DATASET RECORDS section start

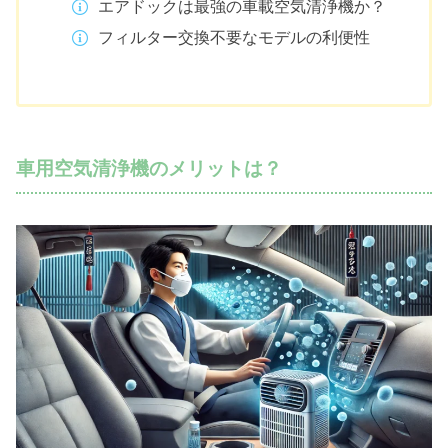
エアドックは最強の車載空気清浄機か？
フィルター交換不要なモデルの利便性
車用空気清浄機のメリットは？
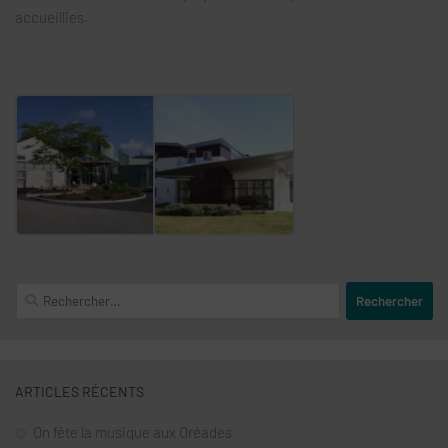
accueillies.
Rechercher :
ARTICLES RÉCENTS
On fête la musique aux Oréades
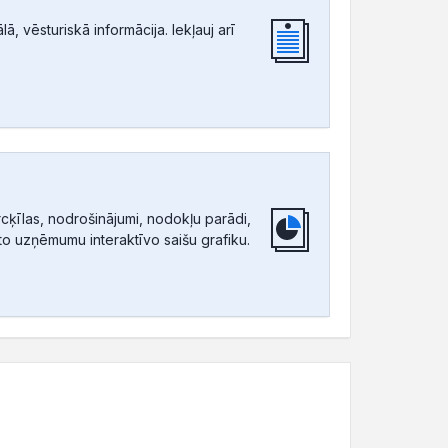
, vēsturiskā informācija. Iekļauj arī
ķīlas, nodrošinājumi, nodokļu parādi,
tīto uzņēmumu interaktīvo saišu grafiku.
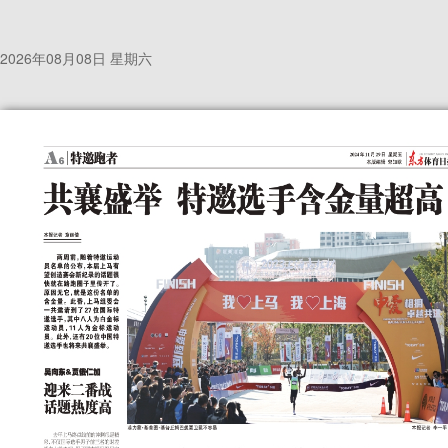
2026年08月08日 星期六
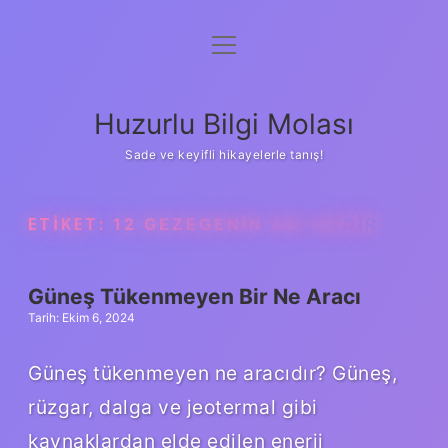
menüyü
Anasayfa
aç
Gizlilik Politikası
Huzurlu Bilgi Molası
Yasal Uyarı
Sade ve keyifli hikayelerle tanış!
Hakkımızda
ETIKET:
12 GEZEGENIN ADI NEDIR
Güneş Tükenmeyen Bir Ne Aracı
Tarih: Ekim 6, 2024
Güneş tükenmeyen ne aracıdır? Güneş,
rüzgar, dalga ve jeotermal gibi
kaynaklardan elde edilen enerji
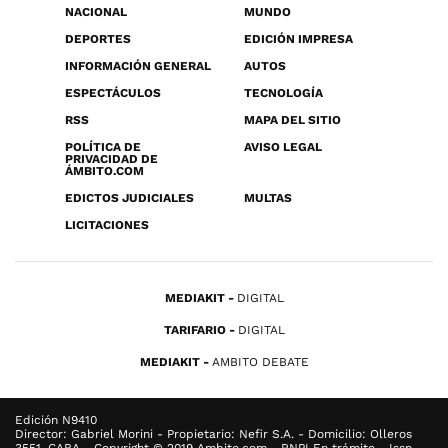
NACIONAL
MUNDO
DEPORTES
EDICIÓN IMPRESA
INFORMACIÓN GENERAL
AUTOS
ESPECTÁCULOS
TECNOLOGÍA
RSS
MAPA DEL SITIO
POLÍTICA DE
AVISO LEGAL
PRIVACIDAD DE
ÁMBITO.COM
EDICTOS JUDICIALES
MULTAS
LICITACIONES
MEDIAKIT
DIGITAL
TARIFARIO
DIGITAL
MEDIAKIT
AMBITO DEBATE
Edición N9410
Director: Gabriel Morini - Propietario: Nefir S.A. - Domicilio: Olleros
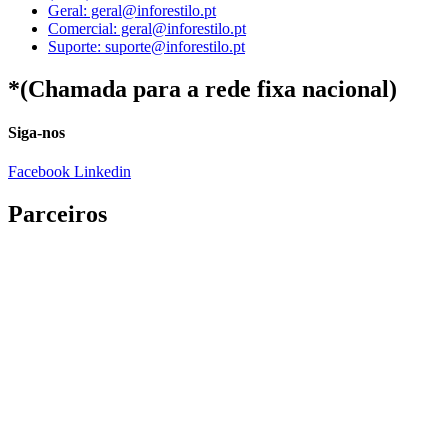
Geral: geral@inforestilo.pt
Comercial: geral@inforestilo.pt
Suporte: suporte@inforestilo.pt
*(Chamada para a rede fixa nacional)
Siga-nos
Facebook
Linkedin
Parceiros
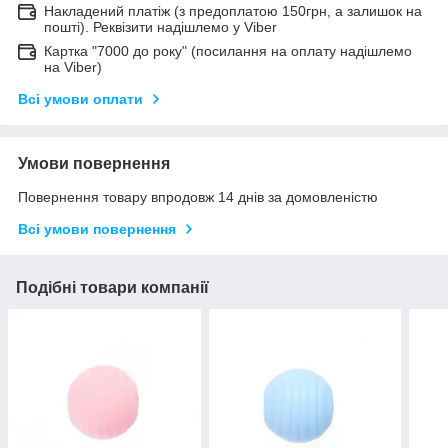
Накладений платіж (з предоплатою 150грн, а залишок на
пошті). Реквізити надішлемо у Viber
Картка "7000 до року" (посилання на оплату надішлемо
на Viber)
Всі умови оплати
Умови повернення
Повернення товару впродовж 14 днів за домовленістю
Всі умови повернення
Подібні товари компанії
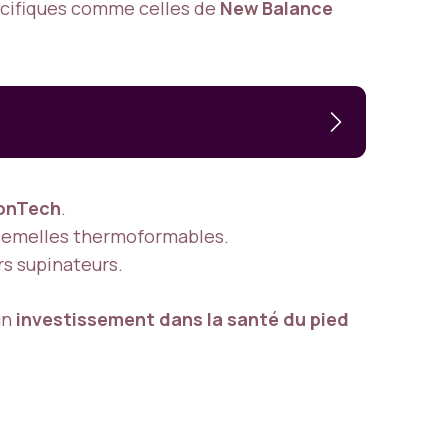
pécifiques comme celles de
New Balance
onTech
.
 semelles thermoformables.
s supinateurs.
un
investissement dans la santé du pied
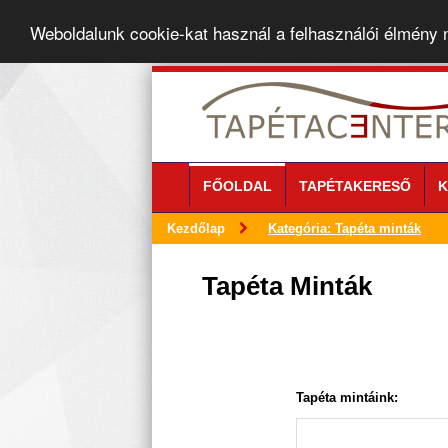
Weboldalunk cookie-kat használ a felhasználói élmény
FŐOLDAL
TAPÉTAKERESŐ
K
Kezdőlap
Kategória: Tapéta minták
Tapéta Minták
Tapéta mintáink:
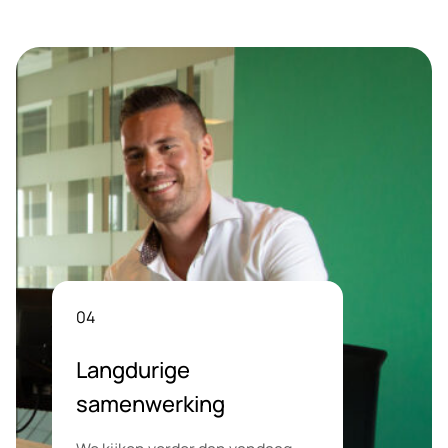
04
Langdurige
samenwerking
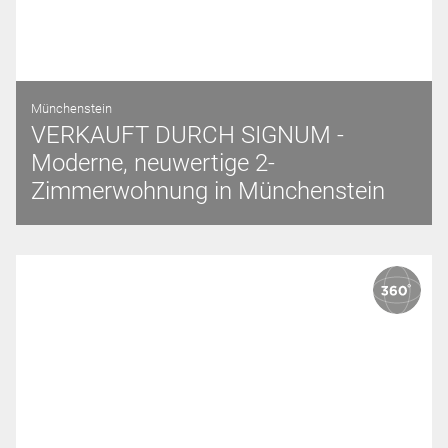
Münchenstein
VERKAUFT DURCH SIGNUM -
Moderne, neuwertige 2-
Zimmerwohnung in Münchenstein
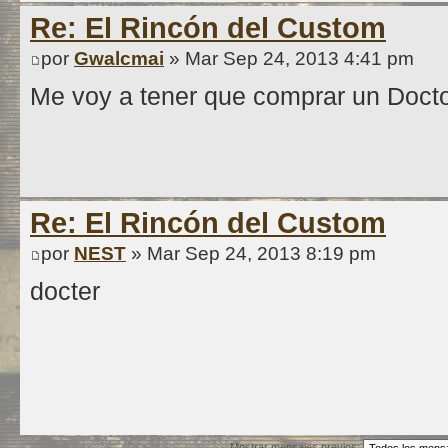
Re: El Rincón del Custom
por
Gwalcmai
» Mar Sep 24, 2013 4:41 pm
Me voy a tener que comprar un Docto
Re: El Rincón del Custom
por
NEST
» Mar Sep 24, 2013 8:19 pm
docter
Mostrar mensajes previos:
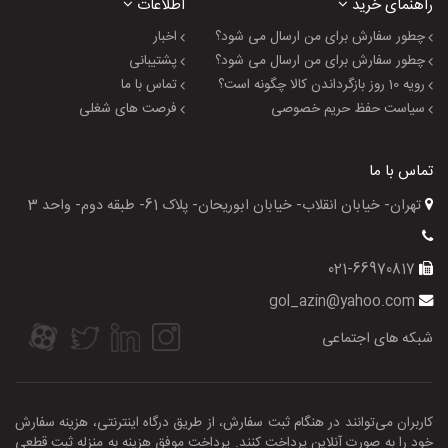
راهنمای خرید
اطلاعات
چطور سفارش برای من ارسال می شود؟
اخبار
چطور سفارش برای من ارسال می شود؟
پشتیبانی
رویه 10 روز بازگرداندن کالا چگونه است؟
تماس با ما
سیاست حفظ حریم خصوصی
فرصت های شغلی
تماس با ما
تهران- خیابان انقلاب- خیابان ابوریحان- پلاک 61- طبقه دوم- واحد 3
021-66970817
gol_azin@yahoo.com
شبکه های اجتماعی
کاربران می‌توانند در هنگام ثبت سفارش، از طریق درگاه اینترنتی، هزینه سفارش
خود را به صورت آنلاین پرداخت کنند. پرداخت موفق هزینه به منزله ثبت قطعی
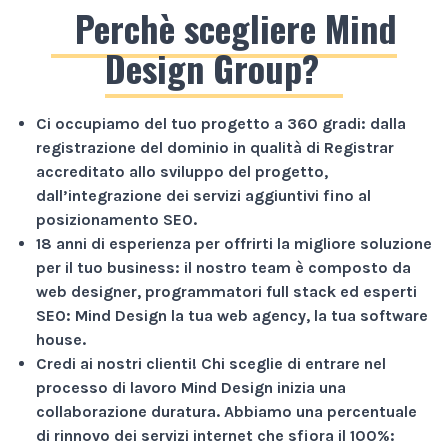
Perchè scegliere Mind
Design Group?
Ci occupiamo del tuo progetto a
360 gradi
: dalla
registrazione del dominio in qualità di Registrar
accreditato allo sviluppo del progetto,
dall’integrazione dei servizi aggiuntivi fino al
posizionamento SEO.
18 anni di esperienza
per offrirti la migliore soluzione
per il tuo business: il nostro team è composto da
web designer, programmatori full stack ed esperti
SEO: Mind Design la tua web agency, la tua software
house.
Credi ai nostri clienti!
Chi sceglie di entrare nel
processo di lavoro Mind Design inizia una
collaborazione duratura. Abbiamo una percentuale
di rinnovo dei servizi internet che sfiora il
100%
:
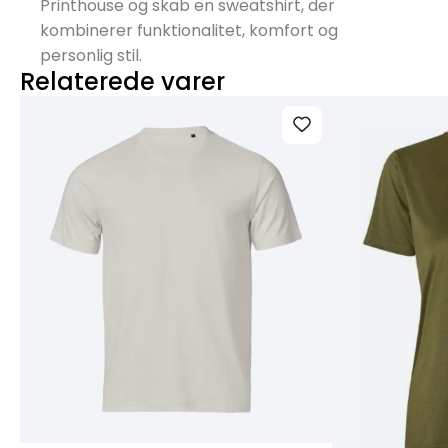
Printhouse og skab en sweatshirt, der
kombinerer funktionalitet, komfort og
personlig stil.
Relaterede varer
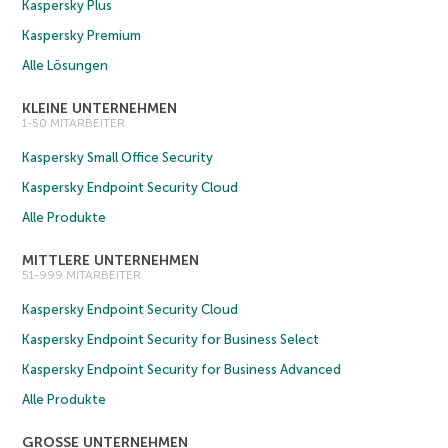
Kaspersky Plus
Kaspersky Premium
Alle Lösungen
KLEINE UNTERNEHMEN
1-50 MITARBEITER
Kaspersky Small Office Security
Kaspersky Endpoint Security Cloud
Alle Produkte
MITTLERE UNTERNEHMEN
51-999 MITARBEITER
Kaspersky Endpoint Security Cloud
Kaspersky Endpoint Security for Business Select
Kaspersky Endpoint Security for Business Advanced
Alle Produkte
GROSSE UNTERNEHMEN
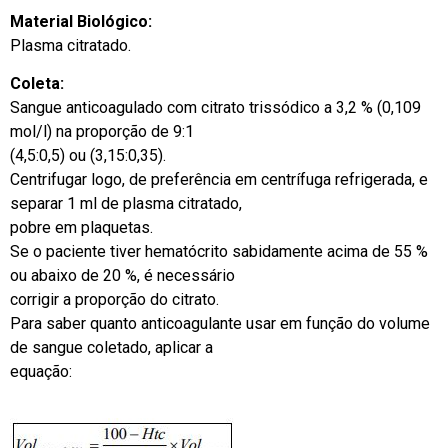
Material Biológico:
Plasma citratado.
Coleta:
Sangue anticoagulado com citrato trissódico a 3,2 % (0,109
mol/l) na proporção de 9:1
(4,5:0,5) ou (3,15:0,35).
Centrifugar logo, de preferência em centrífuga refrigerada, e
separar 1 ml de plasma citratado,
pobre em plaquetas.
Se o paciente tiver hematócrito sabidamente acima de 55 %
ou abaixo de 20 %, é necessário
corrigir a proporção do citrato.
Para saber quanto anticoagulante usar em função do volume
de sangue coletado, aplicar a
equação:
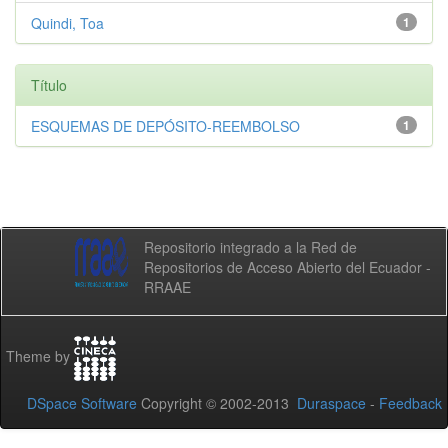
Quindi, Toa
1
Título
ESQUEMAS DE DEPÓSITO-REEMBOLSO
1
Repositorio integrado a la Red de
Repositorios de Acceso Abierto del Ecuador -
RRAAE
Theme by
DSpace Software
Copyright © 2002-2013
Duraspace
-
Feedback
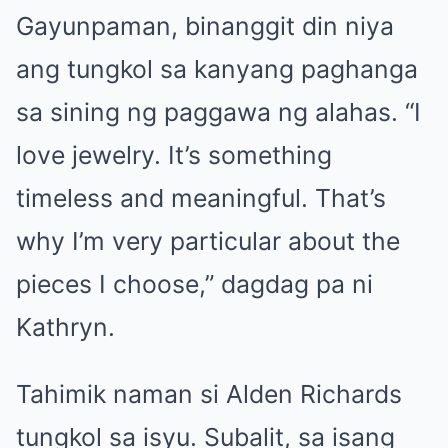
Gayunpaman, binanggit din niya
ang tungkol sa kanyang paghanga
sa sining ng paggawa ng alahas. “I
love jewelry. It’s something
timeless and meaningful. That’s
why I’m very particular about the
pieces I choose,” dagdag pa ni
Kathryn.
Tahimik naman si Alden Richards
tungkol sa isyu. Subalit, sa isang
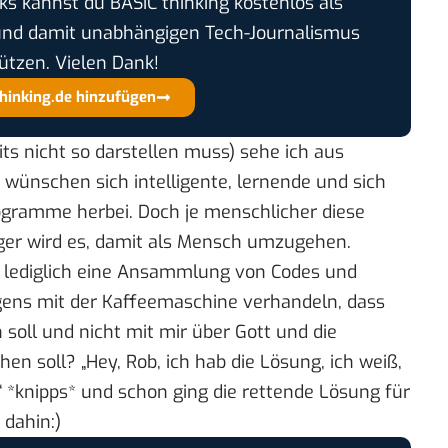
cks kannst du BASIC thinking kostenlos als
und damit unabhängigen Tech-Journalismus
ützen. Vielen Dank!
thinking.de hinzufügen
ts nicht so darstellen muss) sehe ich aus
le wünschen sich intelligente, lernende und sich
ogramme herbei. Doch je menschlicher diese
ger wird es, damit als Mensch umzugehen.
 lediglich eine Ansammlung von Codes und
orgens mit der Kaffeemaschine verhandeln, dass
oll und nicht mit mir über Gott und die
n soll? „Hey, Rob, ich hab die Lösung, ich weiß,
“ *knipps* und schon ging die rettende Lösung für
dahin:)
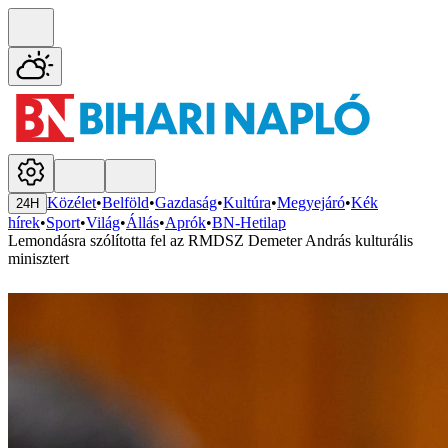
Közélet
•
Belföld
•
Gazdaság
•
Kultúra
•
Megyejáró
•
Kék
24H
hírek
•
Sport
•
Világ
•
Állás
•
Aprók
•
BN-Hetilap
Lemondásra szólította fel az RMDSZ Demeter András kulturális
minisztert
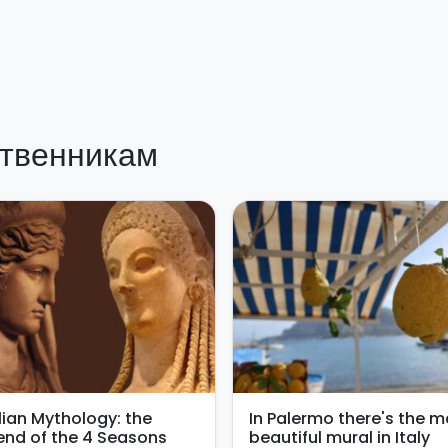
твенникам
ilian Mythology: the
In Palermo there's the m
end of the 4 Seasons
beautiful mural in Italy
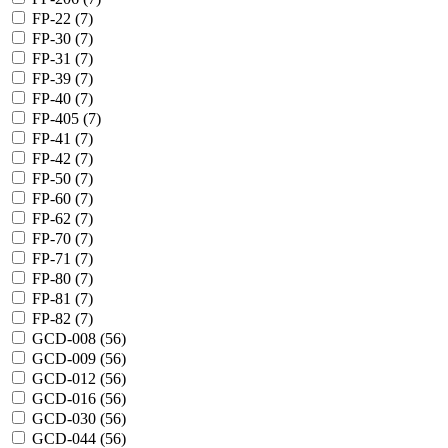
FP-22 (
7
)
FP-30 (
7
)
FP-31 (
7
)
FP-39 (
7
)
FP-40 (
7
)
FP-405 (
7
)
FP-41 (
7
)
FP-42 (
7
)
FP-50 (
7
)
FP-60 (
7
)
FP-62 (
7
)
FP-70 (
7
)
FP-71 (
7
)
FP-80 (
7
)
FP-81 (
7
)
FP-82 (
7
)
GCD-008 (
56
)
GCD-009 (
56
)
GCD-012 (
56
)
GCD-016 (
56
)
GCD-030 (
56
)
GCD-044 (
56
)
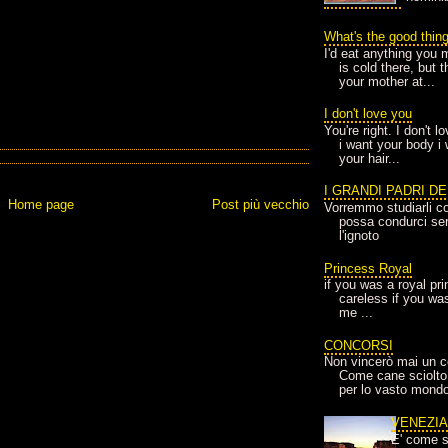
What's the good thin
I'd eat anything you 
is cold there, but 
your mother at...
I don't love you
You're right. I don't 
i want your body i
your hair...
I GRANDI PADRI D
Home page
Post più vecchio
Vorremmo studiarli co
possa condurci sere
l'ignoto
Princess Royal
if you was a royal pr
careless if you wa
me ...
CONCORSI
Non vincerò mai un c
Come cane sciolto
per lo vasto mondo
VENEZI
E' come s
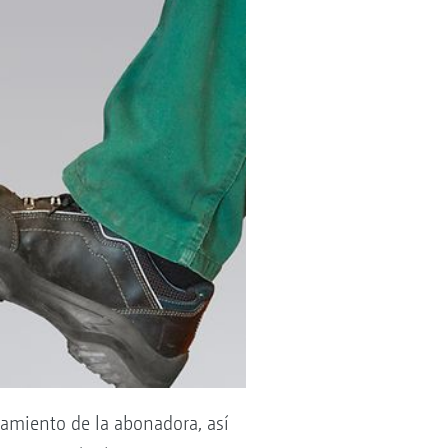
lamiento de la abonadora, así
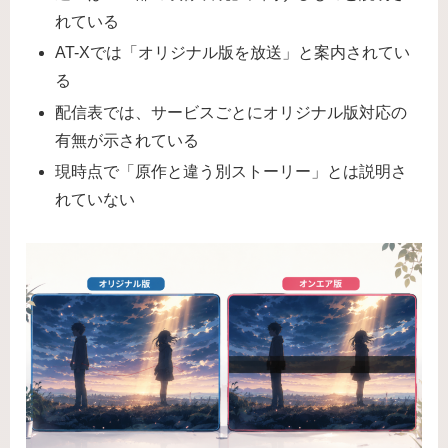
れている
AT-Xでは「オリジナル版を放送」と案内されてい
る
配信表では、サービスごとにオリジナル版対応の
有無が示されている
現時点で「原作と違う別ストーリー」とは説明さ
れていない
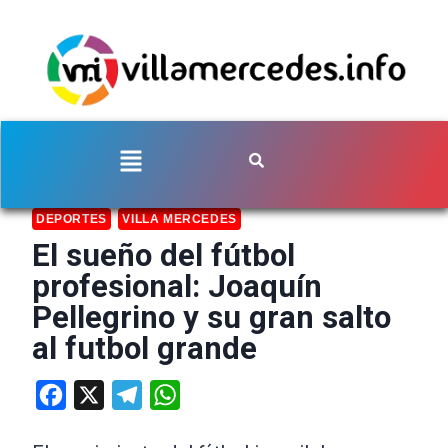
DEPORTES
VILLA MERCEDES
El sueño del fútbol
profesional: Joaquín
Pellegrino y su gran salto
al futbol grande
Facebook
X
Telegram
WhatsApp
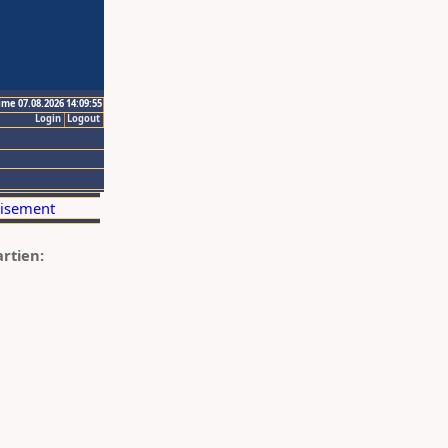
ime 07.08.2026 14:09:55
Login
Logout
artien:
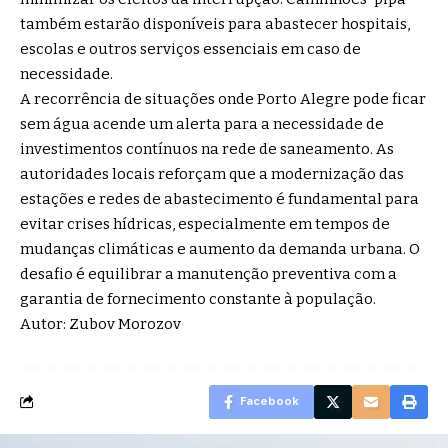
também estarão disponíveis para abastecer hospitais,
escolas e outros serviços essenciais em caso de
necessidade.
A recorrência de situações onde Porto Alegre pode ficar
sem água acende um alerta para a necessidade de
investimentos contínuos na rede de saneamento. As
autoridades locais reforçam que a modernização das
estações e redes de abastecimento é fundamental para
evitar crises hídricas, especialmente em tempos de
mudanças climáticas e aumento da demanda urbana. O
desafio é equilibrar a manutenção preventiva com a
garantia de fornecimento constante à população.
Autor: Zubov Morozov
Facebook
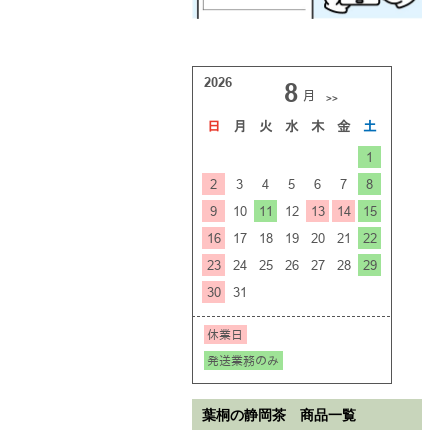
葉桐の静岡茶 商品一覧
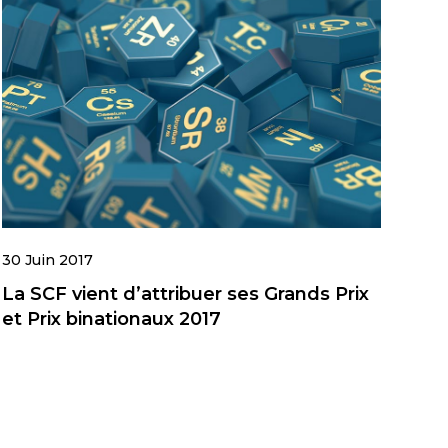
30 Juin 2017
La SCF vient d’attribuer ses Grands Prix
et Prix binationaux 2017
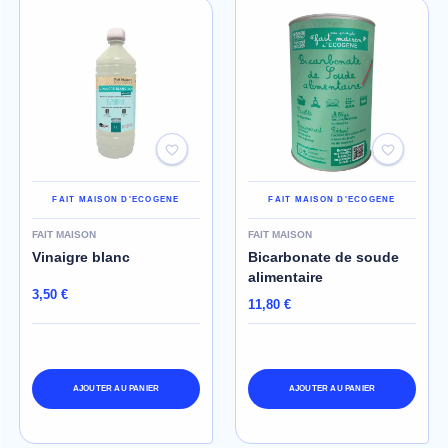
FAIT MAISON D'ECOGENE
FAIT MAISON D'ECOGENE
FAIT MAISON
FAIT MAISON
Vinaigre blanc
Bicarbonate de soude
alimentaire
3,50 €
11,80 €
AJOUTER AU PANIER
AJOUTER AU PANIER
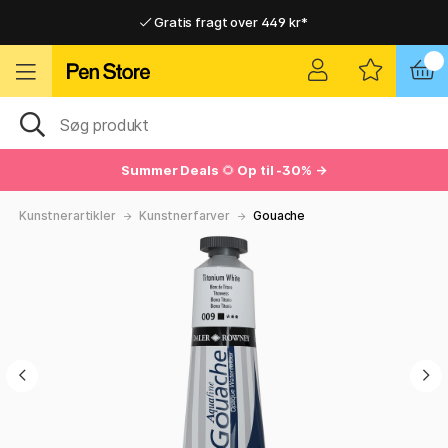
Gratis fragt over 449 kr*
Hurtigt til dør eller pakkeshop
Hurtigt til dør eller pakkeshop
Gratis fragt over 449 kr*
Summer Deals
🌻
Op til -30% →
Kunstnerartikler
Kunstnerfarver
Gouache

DATASET RECORDS section end

REQUIRED WORK: Find the word "damit" in the records and pull out each line that has it.

OUTPUT BELOW:
und damit unabhängigen Tech-Journalismus
ger wird es, damit als Mensch umzugehen.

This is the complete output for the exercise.